Reproduce each of the following records without any deviation.
[Opening GIVEN DATA section]
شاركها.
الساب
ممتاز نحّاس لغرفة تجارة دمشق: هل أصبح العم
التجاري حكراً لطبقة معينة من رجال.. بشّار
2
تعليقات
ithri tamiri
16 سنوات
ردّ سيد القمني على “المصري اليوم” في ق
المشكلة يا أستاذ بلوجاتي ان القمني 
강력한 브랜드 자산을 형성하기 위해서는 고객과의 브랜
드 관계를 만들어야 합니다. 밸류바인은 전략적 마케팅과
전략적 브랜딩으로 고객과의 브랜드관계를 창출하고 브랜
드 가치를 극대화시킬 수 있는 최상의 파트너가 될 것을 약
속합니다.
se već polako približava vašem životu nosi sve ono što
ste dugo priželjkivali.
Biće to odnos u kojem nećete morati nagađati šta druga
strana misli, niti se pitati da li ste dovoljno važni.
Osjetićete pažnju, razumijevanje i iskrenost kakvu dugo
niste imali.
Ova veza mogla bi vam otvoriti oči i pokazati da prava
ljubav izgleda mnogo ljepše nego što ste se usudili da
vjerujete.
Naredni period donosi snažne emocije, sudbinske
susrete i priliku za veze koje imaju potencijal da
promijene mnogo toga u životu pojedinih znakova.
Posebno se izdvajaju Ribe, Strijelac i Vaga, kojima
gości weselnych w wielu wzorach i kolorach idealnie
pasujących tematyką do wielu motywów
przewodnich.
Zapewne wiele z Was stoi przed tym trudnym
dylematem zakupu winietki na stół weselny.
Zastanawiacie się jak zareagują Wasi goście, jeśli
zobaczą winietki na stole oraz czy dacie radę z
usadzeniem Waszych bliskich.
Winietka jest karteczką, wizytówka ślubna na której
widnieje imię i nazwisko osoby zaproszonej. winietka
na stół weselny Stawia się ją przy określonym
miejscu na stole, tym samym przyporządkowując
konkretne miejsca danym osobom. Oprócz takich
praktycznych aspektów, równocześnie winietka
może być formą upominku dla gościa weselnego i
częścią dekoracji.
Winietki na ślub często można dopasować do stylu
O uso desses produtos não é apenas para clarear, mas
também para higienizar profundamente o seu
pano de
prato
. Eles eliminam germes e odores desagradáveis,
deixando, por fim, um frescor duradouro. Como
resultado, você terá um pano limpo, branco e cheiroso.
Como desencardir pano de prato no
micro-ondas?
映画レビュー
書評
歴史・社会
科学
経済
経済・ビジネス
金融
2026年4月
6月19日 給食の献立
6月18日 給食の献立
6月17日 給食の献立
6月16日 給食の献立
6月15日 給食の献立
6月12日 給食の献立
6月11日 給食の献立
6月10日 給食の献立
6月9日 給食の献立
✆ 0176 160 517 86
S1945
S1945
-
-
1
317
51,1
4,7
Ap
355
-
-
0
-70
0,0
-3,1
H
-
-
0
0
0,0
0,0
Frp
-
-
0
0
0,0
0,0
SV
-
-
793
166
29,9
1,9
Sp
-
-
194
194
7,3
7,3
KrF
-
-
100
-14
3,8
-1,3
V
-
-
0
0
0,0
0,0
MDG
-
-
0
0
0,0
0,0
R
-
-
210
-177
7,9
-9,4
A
[Closing GIVEN DATA section]
• [SOLUTION FOR THIS PROBLEM]:
شاركها.
الساب
ممتاز نحّاس لغرفة تجارة دمشق: هل أصبح العم
التجاري حكراً لطبقة معينة من رجال.. بشّار
2
تعليقات
ithri tamiri
16 سنوات
ردّ سيد القمني على “المصري اليوم” في ق
المشكلة يا أستاذ بلوجاتي ان القمني 
강력한 브랜드 자산을 형성하기 위해서는 고객과의 브랜
드 관계를 만들어야 합니다. 밸류바인은 전략적 마케팅과
전략적 브랜딩으로 고객과의 브랜드관계를 창출하고 브랜
드 가치를 극대화시킬 수 있는 최상의 파트너가 될 것을 약
속합니다.
se već polako približava vašem životu nosi sve ono što
ste dugo priželjkivali.
Biće to odnos u kojem nećete morati nagađati šta druga
strana misli, niti se pitati da li ste dovoljno važni.
Osjetićete pažnju, razumijevanje i iskrenost kakvu dugo
niste imali.
Ova veza mogla bi vam otvoriti oči i pokazati da prava
ljubav izgleda mnogo ljepše nego što ste se usudili da
vjerujete.
Naredni period donosi snažne emocije, sudbinske
susrete i priliku za veze koje imaju potencijal da
promijene mnogo toga u životu pojedinih znakova.
Posebno se izdvajaju Ribe, Strijelac i Vaga, kojima
gości weselnych w wielu wzorach i kolorach idealnie
pasujących tematyką do wielu motywów
przewodnich.
Zapewne wiele z Was stoi przed tym trudnym
dylematem zakupu winietki na stół weselny.
Zastanawiacie się jak zareagują Wasi goście, jeśli
zobaczą winietki na stole oraz czy dacie radę z
usadzeniem Waszych bliskich.
Winietka jest karteczką, wizytówka ślubna na której
widnieje imię i nazwisko osoby zaproszonej. winietka
na stół weselny Stawia się ją przy określonym
miejscu na stole, tym samym przyporządkowując
konkretne miejsca danym osobom. Oprócz takich
praktycznych aspektów, równocześnie winietka
może być formą upominku dla gościa weselnego i
częścią dekoracji.
Winietki na ślub często można dopasować do stylu
O uso desses produtos não é apenas para clarear, mas
também para higienizar profundamente o seu
pano de
prato
. Eles eliminam germes e odores desagradáveis,
deixando, por fim, um frescor duradouro. Como
resultado, você terá um pano limpo, branco e cheiroso.
Como desencardir pano de prato no
micro-ondas?
映画レビュー
書評
歴史・社会
科学
経済
経済・ビジネス
金融
2026年4月
6月19日 給食の献立
6月18日 給食の献立
6月17日 給食の献立
6月16日 給食の献立
6月15日 給食の献立
6月12日 給食の献立
6月11日 給食の献立
6月10日 給食の献立
6月9日 給食の献立
✆ 0176 160 517 86
S1945
S1945
-
-
1
317
51,1
4,7
Ap
355
-
-
0
-70
0,0
-3,1
H
-
-
0
0
0,0
0,0
Frp
-
-
0
0
0,0
0,0
SV
-
-
793
166
29,9
1,9
Sp
-
-
194
194
7,3
7,3
KrF
-
-
100
-14
3,8
-1,3
V
-
-
0
0
0,0
0,0
MDG
-
-
0
0
0,0
0,0
R
-
-
210
-177
7,9
-9,4
A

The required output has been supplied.